I'll wait for net/bonding maintainers decision here.

IMHO all above assumptions should be proven by performance measurements.

> Of course, some PMDs currently do not optimize tx_prepare, which may have a performance
> impact. We hope to force them to optimize tx_prepare in this way, just like they optimize
> tx_burst. This makes it easier for users to use tx_prepare(), and no longer need to
> consider that using tx_prepare() will introduce unnecessary performance degradation.
> 
> IMHO tx_prepare() should be extended to all scenarios for use, and the impact on
> performance should be optimized by PMDs. Let the application consider when it should be
> used and when it should not be used, in many cases it will not be used and then introduced
> some problem.
> 
>>>>
>>>>>   			num_tx_slave = rte_eth_tx_burst(slaves[i], bd_tx_q->queue_id,
>>>>> -					slave_bufs[i], slave_nb_pkts[i]);
>>>>> +					slave_bufs[i], nb_prep_pkts);
>>>>
>>>> In fact it is a problem here and really big problems.
>>>> Tx prepare may fail and return less packets. Tx prepare
>>>> of some packet may always fail. If application tries to
>>>> send packets in a loop until success, it will be a
>>>> forever loop here.

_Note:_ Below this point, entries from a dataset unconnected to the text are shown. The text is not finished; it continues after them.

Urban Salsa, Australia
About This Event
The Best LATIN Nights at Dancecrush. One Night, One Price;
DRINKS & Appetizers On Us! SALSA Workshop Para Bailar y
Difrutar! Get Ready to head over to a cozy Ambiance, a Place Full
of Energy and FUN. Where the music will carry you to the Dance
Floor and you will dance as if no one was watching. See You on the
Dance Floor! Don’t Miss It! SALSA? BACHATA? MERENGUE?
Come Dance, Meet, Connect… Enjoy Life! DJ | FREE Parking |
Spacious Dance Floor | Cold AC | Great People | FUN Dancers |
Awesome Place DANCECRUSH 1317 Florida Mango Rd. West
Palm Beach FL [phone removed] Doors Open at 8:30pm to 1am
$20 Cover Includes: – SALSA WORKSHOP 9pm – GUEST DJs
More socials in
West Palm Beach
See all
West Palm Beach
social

Since application calls Tx burst,
>>>> it is 100% legal behaviour of the function to return 0
>>>> if Tx ring is full. It is not an error indication.
>>>> However, in the case of Tx prepare it is an error
>>>> indication.
>>>>
>>>> Should we change Tx burst description and enforce callers
>>>> to check for rte_errno? It sounds like a major change...
>>>>
>>>
>>> I agree that if the failure is caused by Tx ring full, it is a legal behaviour.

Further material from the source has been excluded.